BACKGROUND CT-guided lung biopsy is a routine procedure used to evaluate suspicious pulmonary lesions that may arise from malignancy or infectious etiology. Common complications such as pneumothorax, bleeding, and rare cases of air embolisms leading to stroke have been documented as well. It is reported that there is a 0.06-0.08% risk of air embolism resulting in stroke in patients undergoing CT-guided lung biopsy. However, other causes of ischemic stroke following lung biopsy should be considered. CASE REPORT A 36-year-old obese man presented with chronic shortness of breath, intermittent fever, and night sweats. Chest CT showed multiple bilateral pulmonary nodules with basilar predominance, and laboratory test results that showed no acute infections, a negative TB QuantiFERON, and a normal transthoracic echocardiogram. Therefore, elective lung biopsy was performed to direct future medical therapy. Shortly after the procedure, the patient reported having right-sided vision loss and decreased sensation on the right half of his face, arms, and legs. Non-contrast CT of the brain showed no hemorrhage and no air intracranially. Therefore, following a Neurology consult, the stroke protocol was initiated, which resulted in tPA being administered.
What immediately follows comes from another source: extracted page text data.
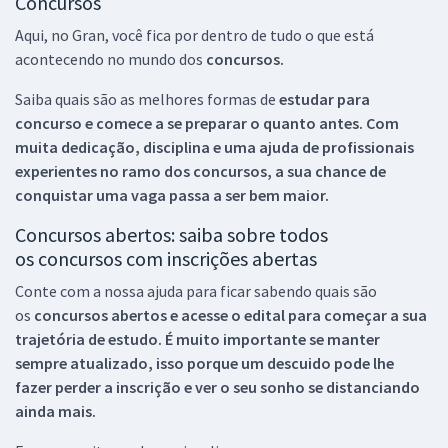
Concursos
Aqui, no Gran, você fica por dentro de tudo o que está
acontecendo no mundo dos
concursos.
Saiba quais são as melhores formas de
estudar para
concurso e comece a se preparar o quanto antes. Com
muita dedicação, disciplina e uma ajuda de profissionais
experientes no ramo dos
concursos, a sua chance de
conquistar uma vaga passa a ser bem maior.
Concursos abertos: saiba sobre todos
os concursos com inscrições abertas
Conte com a nossa ajuda para ficar sabendo quais são
os
concursos abertos e acesse o edital para começar a sua
trajetória de estudo. É muito importante se manter
sempre atualizado, isso porque um descuido pode lhe
fazer perder a inscrição e ver o seu sonho se distanciando
ainda mais.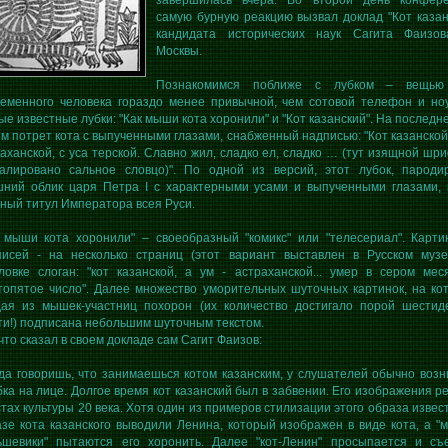
завершилась вчера. Во второй день конфер
самую бурную реакцию вызвал доклад "Кот казан
кандидата исторических наук Сагита Фаизо
Москвы.
Познакомимся поближе с лубком – вещью
ременного человека гораздо менее привычной, чем сотовой телефон и ноу
е известные лубки: "Как мыши кота хоронили" и "Кот казанский". На последн
м потрет кота с выпученными глазами, снабженный надписью: "Кот казанской,
аханской, с уса терской. Славно жил, сладко ел, сладко … (тут изящной шр
уалировано сальное словцо)". По одной из версий, этот лубок, пароди
шний облик царя Петра I с характерными усами и выпученными глазами, 
ый титул Императора всея Руси.
к мыши кота хоронили" – своеобразный "комикс" или "телесериал". Карти
писей - на несколько страниц (этот вариант выставлен в Русском музе
ловке слоган: "кот казанской, а ум - астраханской... умер в сером мес
топятое число". Далее множество уморительных шуточных картинок, на ко
дая из мышек-участниц похорон (их количество достигало порой шестид
и!) подписана небольшим шуточным текстом.
что сказал в своем докладе сам Сагит Фаизов:
да говоришь, что занимаешься котом казанским, у слушателей обычно возн
ка на лице. Долгое время кот казанский был в забвении. Его изображения ре
тах культуры 20 века. Хотя один из примеров стилизации этого образа извест
зе кота казанского выводили Ленина, который изображен в виде кота, а "
ьшевики" пытаются его хоронить. Далее "кот-Ленин" просыпается и съ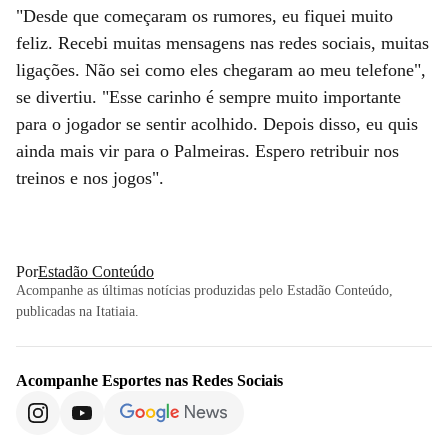
"Desde que começaram os rumores, eu fiquei muito
feliz. Recebi muitas mensagens nas redes sociais, muitas
ligações. Não sei como eles chegaram ao meu telefone",
se divertiu. "Esse carinho é sempre muito importante
para o jogador se sentir acolhido. Depois disso, eu quis
ainda mais vir para o Palmeiras. Espero retribuir nos
treinos e nos jogos".
Por
Estadão Conteúdo
Acompanhe as últimas notícias produzidas pelo Estadão Conteúdo,
publicadas na Itatiaia.
Acompanhe
Esportes
nas Redes Sociais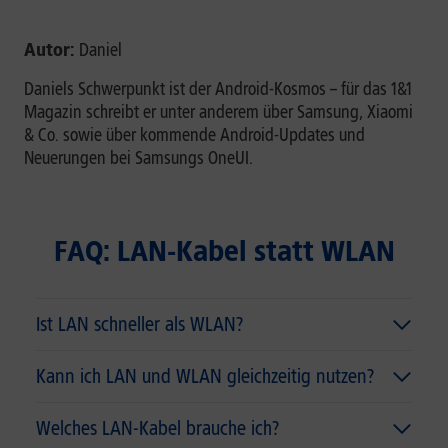
Autor:
Daniel
Daniels Schwerpunkt ist der Android-Kosmos – für das 1&1
Magazin schreibt er unter anderem über Samsung, Xiaomi
& Co. sowie über kommende Android-Updates und
Neuerungen bei Samsungs OneUI.
FAQ: LAN-Kabel statt WLAN
Ist LAN schneller als WLAN?
Kann ich LAN und WLAN gleichzeitig nutzen?
Welches LAN-Kabel brauche ich?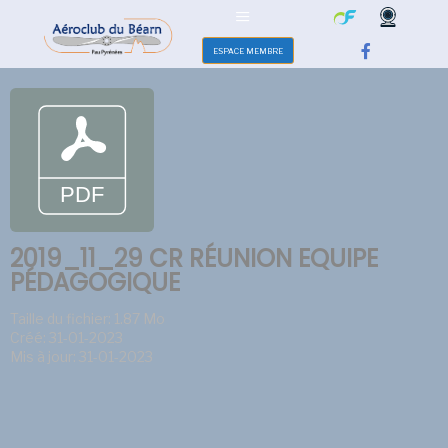
ESPACE MEMBRE
2019_11_29 CR RÉUNION EQUIPE
PÉDAGOGIQUE
Taille du fichier: 1.87 Mo
Créé: 31-01-2023
Mis à jour: 31-01-2023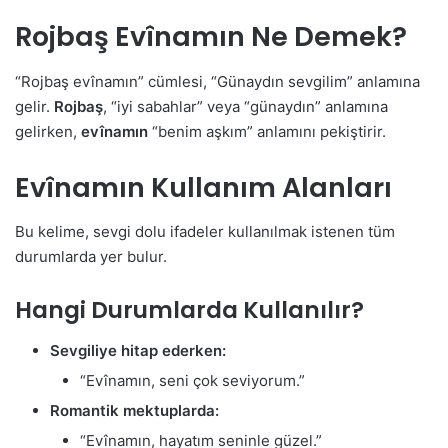
Rojbaş Evînamın Ne Demek?
“Rojbaş evînamın” cümlesi, “Günaydın sevgilim” anlamına
gelir.
Rojbaş
, “iyi sabahlar” veya “günaydın” anlamına
gelirken,
evînamın
“benim aşkım” anlamını pekiştirir.
Evînamın Kullanım Alanları
Bu kelime, sevgi dolu ifadeler kullanılmak istenen tüm
durumlarda yer bulur.
Hangi Durumlarda Kullanılır?
Sevgiliye hitap ederken:
“Evînamın, seni çok seviyorum.”
Romantik mektuplarda:
“Evînamın, hayatım seninle güzel.”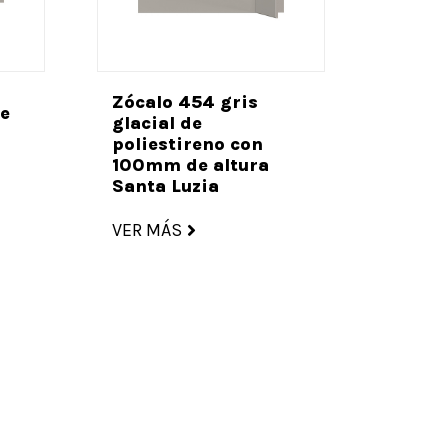
Zócalo 454 gris
de
glacial de
poliestireno con
100mm de altura
Santa Luzia
VER MÁS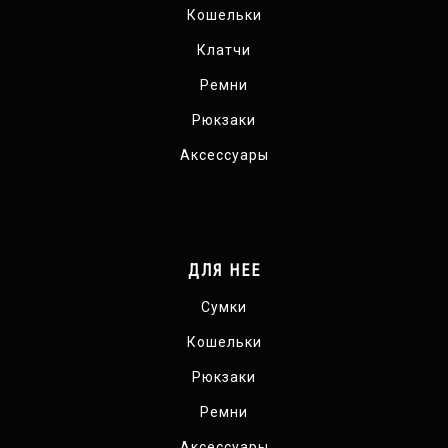
Кошельки
Клатчи
Ремни
Рюкзаки
Аксессуары
ДЛЯ НЕЕ
Сумки
Кошельки
Рюкзаки
Ремни
Аксессуары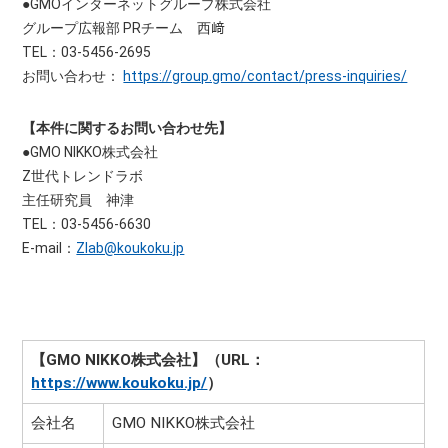
●GMOインターネットグループ株式会社
グループ広報部 PRチーム 西﨑
TEL：03-5456-2695
お問い合わせ：
https://group.gmo/contact/press-inquiries/
【本件に関するお問い合わせ先】
●GMO NIKKO株式会社
Z世代トレンドラボ
主任研究員 神津
TEL：03-5456-6630
E-mail：
Zlab@koukoku.jp
【GMO NIKKO株式会社】（URL：
https://www.koukoku.jp/
）
会社名
GMO NIKKO株式会社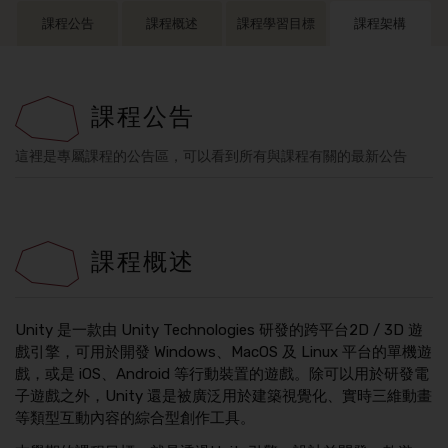
課程公告
課程概述
課程學習目標
課程架構
課程公告
這裡是專屬課程的公告區，可以看到所有與課程有關的最新公告
課程概述
Unity 是一款由 Unity Technologies 研發的跨平台2D / 3D 遊
戲引擎，可用於開發 Windows、MacOS 及 Linux 平台的單機遊
戲，或是 iOS、Android 等行動裝置的遊戲。除可以用於研發電
子遊戲之外，Unity 還是被廣泛用於建築視覺化、實時三維動畫
等類型互動內容的綜合型創作工具。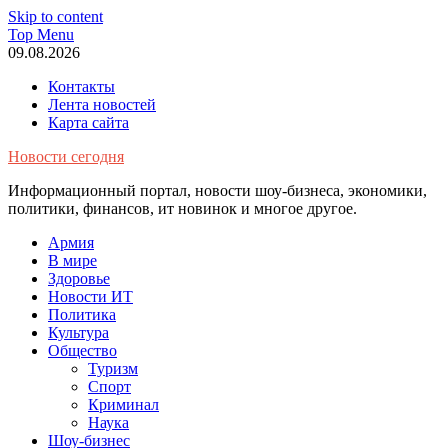
Skip to content
Top Menu
09.08.2026
Контакты
Лента новостей
Карта сайта
Новости сегодня
Информационный портал, новости шоу-бизнеса, экономики,
политики, финансов, ит новинок и многое другое.
Армия
В мире
Здоровье
Новости ИТ
Политика
Культура
Общество
Туризм
Спорт
Криминал
Наука
Шоу-бизнес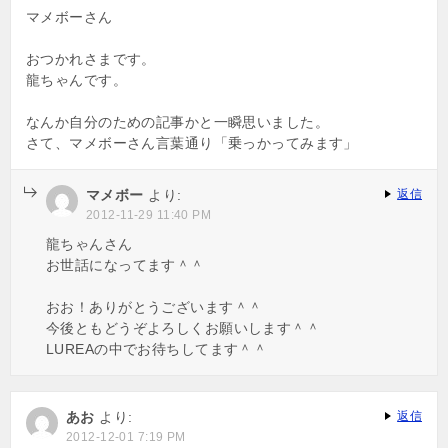
マメボーさん
おつかれさまです。
龍ちゃんです。
なんか自分のための記事かと一瞬思いました。
さて、マメボーさん言葉通り「乗っかってみます」
マメボー
より:
返信
2012-11-29 11:40 PM
龍ちゃんさん
お世話になってます＾＾
おお！ありがとうございます＾＾
今後ともどうぞよろしくお願いします＾＾
LUREAの中でお待ちしてます＾＾
あお
より:
返信
2012-12-01 7:19 PM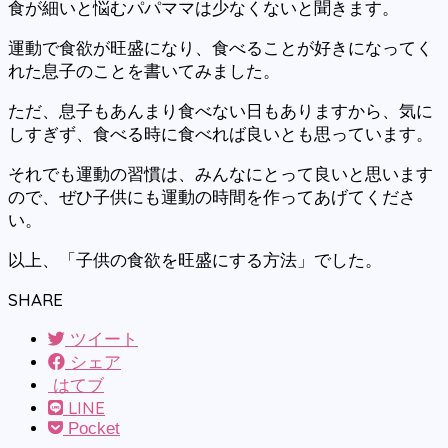
食が細いと悩むパパママは少なくないと聞きます。
運動で食欲が旺盛になり、食べることが好きになってく
れた息子のことを書いてみました。
ただ、息子もあんまり食べない日もありますから、気に
しすぎず、食べる時に食べれば良いとも思っています。
それでも運動の習慣は、みんなにとって良いと思います
ので、ぜひ子供にも運動の時間を作ってあげてくださ
い。
以上、「子供の食欲を旺盛にする方法」でした。
SHARE
ツイート
シェア
はてブ
LINE
Pocket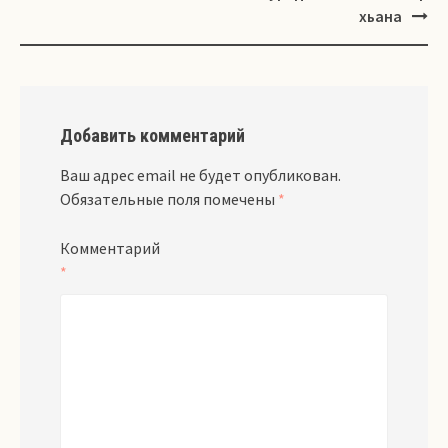
хьана
Добавить комментарий
Ваш адрес email не будет опубликован.
Обязательные поля помечены
*
Комментарий
*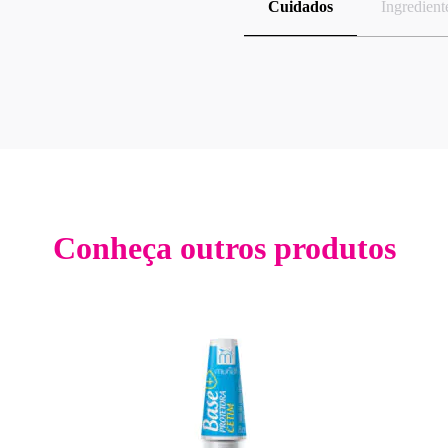
Cuidados
Ingredient
Conheça outros produtos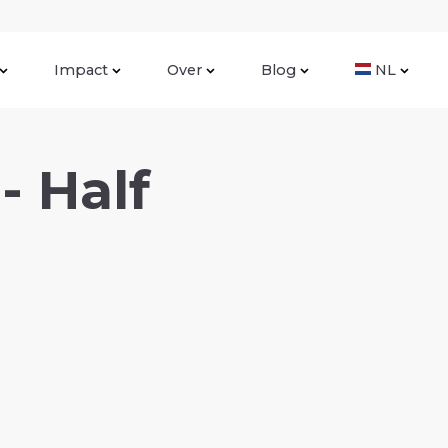
Impact
Over
Blog
NL
- Half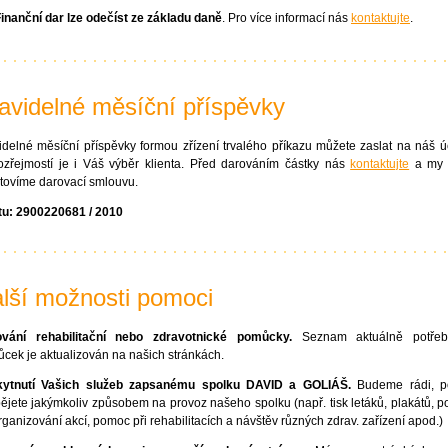
inanční dar lze odečíst ze základu daně
. Pro více informací nás
kontaktujte
.
avidelné měsíční příspěvky
idelné měsíční příspěvky formou zřízení trvalého příkazu můžete zaslat na náš ú
zřejmostí je i Váš výběr klienta. Před darováním částky nás
kontaktujte
a my
tovíme darovací smlouvu.
tu: 2900220681 / 2010
lší možnosti pomoci
vání rehabilitační nebo zdravotnické pomůcky.
Seznam aktuálně potřeb
cek je aktualizován na našich stránkách.
kytnutí Vašich služeb zapsanému spolku DAVID a GOLIÁŠ.
Budeme rádi, p
pějete jakýmkoliv způsobem na provoz našeho spolku (např. tisk letáků, plakátů, 
organizování akcí, pomoc při rehabilitacích a návštěv různých zdrav. zařízení apod.)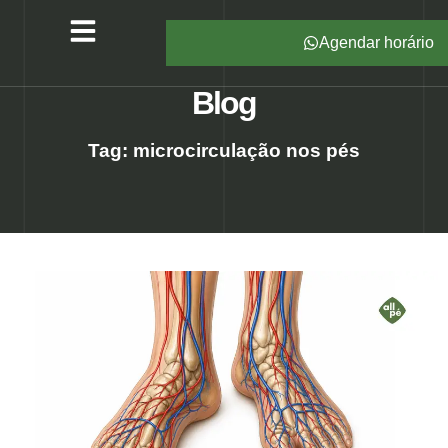
Agendar horário
Serviços – All Pé
Produtos Marca Própria
Unidades – All Pé
Seja um Franqueado
Blog
Tag: microcirculação nos pés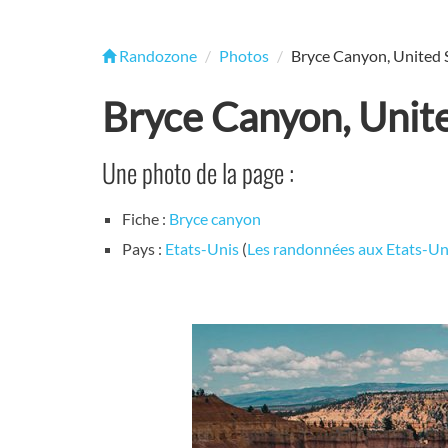
Randozone
Photos
Bryce Canyon, United 
Bryce Canyon, Unit
Une photo de la page :
Fiche :
Bryce canyon
Pays :
Etats-Unis
(
Les randonnées aux Etats-Un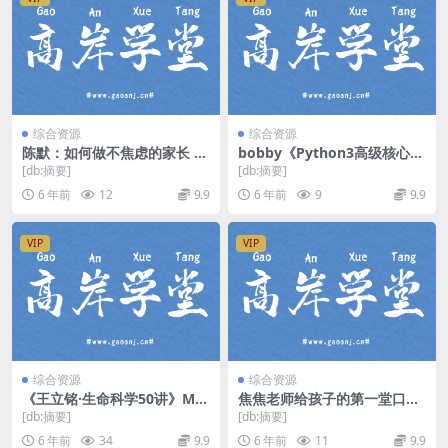
综合资源
综合资源
陈默：如何做不焦虑的家长 M
bobby《Python3高级核心技
P3音频 百度网盘下载
术97讲》（超清视频）百度网
[db:摘要]
[db:摘要]
盘
6 年前
12
9.9
6 年前
9
9.9
VIP
VIP
综合资源
综合资源
《王立铭·生命科学50讲》MP
焦焦老师给孩子的第一堂口才
3音频 百度网盘下载
表达课（全55集高清视频）
[db:摘要]
[db:摘要]
（含10集音频）百度网盘
6 年前
34
9.9
6 年前
11
9.9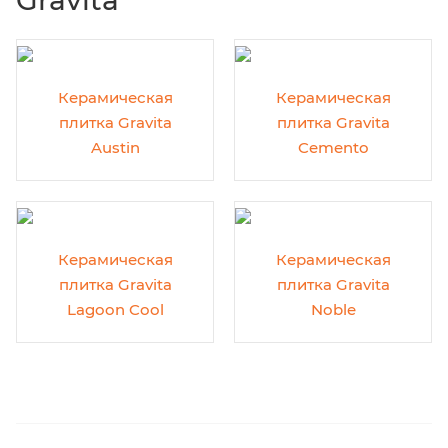
Gravita
Керамическая
Керамическая
плитка Gravita
плитка Gravita
Austin
Cemento
Керамическая
Керамическая
плитка Gravita
плитка Gravita
Lagoon Cool
Noble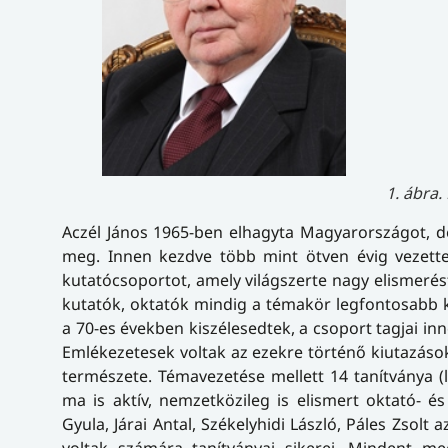
1. ábra.
Aczél János 1965-ben elhagyta Magyarországot, d
meg. Innen kezdve több mint ötven évig vezette,
kutatócsoportot, amely világszerte nagy elismeré
kutatók, oktatók mindig a témakör legfontosabb k
a 70-es években kiszélesedtek, a csoport tagjai i
Emlékezetesek voltak az ezekre történő kiutazások
természete. Témavezetése mellett 14 tanítványa (
ma is aktív, nemzetközileg is elismert oktató- 
Gyula, Járai Antal, Székelyhidi László, Páles Zsolt
voltak számára tanítványai sikerei. Mindent m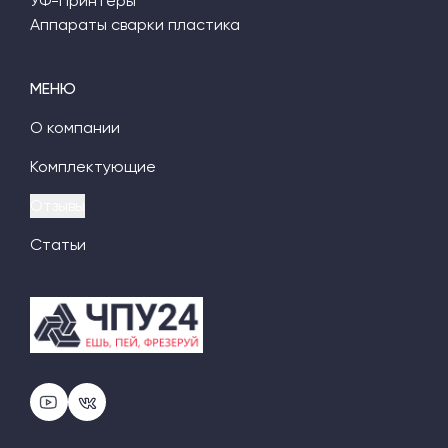
УФ-Принтеры
Аппараты сварки пластика
МЕНЮ
О компании
Комплектующие
Отзывы
Статьи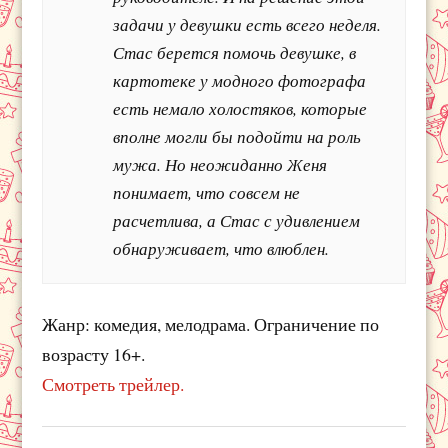
задачи у девушки есть всего неделя.
Стас берется помочь девушке, в
картотеке у модного фотографа
есть немало холостяков, которые
вполне могли бы подойти на роль
мужа. Но неожиданно Женя
понимает, что совсем не
расчетлива, а Стас с удивлением
обнаруживает, что влюблен.
Жанр: комедия, мелодрама. Ограничение по
возрасту 16+.
Смотреть трейлер.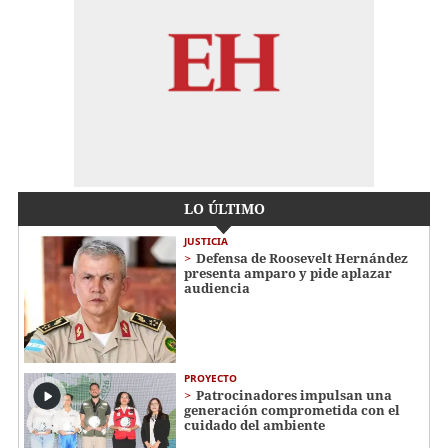
LO ÚLTIMO
JUSTICIA
Defensa de Roosevelt Hernández
presenta amparo y pide aplazar
audiencia
PROYECTO
Patrocinadores impulsan una
generación comprometida con el
cuidado del ambiente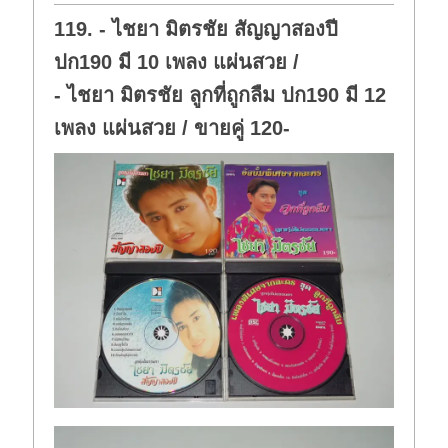
o
p
w
.
119. - ไชยา มิตรชัย สัญญาสองปี
n
.
ปก190 มี 10 เพลง แผ่นสวย /
- ไชยา มิตรชัย ลูกที่ถูกลืม ปก190 มี 12
เพลง แผ่นสวย / ขายคู่ 120-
TPA use resolved the patient's symptoms, with no signs of hemorrhage. CONCLUSIONS Air embolisms have commonly been the cause of strokes following CT-guided lung biopsies, which can be detected on CT brain with signs of air intracranially. However, our case presents an ischemic cause of stroke with no evidence of air embolisms intracranially. Multidisciplinary stroke team consultations and consideration of alternative causes of stroke following CT-guided lung biopsy can be lifesaving, as urgent medical therapy can be delayed without proper considerations.
背景 CT 引导下肺活检是一种常规程序,用于评估可能由恶性肿瘤或感染病因引起的可疑肺部病变。已经记录了常见并发症,如气胸、出血,以及罕见的空气栓塞导致中风的病例。据报道,在接受 CT 引导下肺活检的患者中,空气栓塞导致中风的风险为 0.06-0.08%。然而,应该考虑其他导致肺活检后缺血性中风的原因。
病例报告 一名 36 岁肥胖男性因慢性呼吸急促、间歇性发热和夜间盗汗就诊。胸部 CT 显示多个双侧肺部结节,以基底为主,实验室检查结果无急性感染、TB QuantiFERON 阴性和经胸超声心动图正常。因此,进行了选择性肺活检以指导未来的医学治疗。在手术后不久,患者报告出现右侧视力丧失和右侧面部、手臂和腿部感觉减退。脑非对比 CT 未见出血,颅内无空气。因此,在神经科会诊后,启动了中风方案,给予 tPA 治疗。tPA 治疗缓解了患者的症状,没有出血迹象。
结论 CT 引导下肺活检后中风的常见原因是空气栓塞,可以通过 CT 脑扫描发现颅内有空气。然而,我们的病例表现为缺血性中风,颅内无空气栓塞证据。多学科中风团队会诊和考虑 CT 引导下肺活检后中风的其他原因可以挽救生命,因为如果没有适当的考虑,可能会延误紧急医疗治疗。